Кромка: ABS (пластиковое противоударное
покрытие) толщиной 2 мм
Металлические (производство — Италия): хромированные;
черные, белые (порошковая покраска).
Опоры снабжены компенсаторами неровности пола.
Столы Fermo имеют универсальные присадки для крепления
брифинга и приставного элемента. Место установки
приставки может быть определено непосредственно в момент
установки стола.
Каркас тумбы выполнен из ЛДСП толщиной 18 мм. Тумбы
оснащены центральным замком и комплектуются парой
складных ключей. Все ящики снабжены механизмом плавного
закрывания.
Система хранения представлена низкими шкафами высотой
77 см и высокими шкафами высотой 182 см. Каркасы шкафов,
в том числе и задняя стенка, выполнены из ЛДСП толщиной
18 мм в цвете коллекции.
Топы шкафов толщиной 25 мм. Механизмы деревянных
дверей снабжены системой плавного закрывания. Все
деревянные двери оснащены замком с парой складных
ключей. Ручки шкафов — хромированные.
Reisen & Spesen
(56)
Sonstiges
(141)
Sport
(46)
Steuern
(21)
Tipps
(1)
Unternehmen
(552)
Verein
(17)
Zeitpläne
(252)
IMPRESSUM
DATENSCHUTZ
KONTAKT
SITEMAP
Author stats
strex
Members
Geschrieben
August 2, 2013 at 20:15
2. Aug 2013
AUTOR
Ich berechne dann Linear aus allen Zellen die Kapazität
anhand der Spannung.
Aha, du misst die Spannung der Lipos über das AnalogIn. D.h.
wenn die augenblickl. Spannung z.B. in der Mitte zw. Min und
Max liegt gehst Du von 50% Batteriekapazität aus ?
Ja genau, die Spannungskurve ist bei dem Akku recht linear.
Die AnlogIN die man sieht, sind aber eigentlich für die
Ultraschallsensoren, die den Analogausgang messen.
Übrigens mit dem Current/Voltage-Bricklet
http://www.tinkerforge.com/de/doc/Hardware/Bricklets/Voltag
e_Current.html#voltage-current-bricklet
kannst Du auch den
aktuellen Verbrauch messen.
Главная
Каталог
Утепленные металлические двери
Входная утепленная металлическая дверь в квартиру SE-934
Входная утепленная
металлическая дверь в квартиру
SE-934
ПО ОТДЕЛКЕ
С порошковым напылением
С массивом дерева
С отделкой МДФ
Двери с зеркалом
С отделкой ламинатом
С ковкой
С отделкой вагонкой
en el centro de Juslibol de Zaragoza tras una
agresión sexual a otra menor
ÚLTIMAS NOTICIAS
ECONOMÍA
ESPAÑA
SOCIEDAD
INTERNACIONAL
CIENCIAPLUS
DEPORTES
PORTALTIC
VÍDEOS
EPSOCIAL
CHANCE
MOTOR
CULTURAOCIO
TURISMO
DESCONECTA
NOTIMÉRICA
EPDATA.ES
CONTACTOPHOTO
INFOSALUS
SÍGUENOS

Task prompt ▸
Copy every record above verbatim and in full.

Expected answer ▸
Кромка: ABS (пластиковое противоударное
покрытие) толщиной 2 мм
Металлические (производство — Италия): хромированные;
черные, белые (порошковая покраска).
Опоры снабжены компенсаторами неровности пола.
Столы Fermo имеют универсальные присадки для крепления
брифинга и приставного элемента. Место установки
приставки может быть определено непосредственно в момент
установки стола.
Каркас тумбы выполнен из ЛДСП толщиной 18 мм. Тумбы
оснащены центральным замком и комплектуются парой
складных ключей. Все ящики снабжены механизмом плавного
закрывания.
Система хранения представлена низкими шкафами высотой
77 см и высокими шкафами высотой 182 см. Каркасы шкафов,
в том числе и задняя стенка, выполнены из ЛДСП толщиной
18 мм в цвете коллекции.
Топы шкафов толщиной 25 мм. Механизмы деревянных
дверей снабжены системой плавного закрывания. Все
деревянные двери оснащены замком с парой складных
ключей. Ручки шкафов — хромированные.
Reisen & Spesen
(56)
Sonstiges
(141)
Sport
(46)
Steuern
(21)
Tipps
(1)
Unternehmen
(552)
Verein
(17)
Zeitpläne
(252)
IMPRESSUM
DATENSCHUTZ
KONTAKT
SITEMAP
Author stats
strex
Members
Geschrieben
August 2, 2013 at 20:15
2. Aug 2013
AUTOR
Ich berechne dann Linear aus allen Zellen die Kapazität
anhand der Spannung.
Aha, du misst die Spannung der Lipos über das AnalogIn. D.h.
wenn die augenblickl. Spannung z.B. in der Mitte zw. Min und
Max liegt gehst Du von 50% Batteriekapazität aus ?
Ja genau, die Spannungskurve ist bei dem Akku recht linear.
Die AnlogIN die man sieht, sind aber eigentlich für die
Ultraschallsensoren, die den Analogausgang messen.
Übrigens mit dem Current/Voltage-Bricklet
http://www.tinkerforge.com/de/doc/Hardware/Bricklets/Voltag
e_Current.html#voltage-current-bricklet
kannst Du auch den
aktuellen Verbrauch messen.
Главная
Каталог
Утепленные металлические двери
Входная утепленная металлическая дверь в квартиру SE-934
Входная утепленная
металлическая дверь в квартиру
SE-934
ПО ОТДЕЛКЕ
С порошковым напылением
С массивом дерева
С отделкой МДФ
Двери с зеркалом
С отделкой ламинатом
С ковкой
С отделкой вагонкой
en el centro de Juslibol de Zaragoza tras una
agresión sexual a otra menor
ÚLTIMAS NOTICIAS
ECONOMÍA
ESPAÑA
SOCIEDAD
INTERNACIONAL
CIENCIAPLUS
DEPORTES
PORTALTIC
VÍDEOS
EPSOCIAL
CHANCE
MOTOR
CULTURAOCIO
TURISMO
DESCONECTA
NOTIMÉRICA
EPDATA.ES
CONTACTOPHOTO
INFOSALUS
SÍGUENOS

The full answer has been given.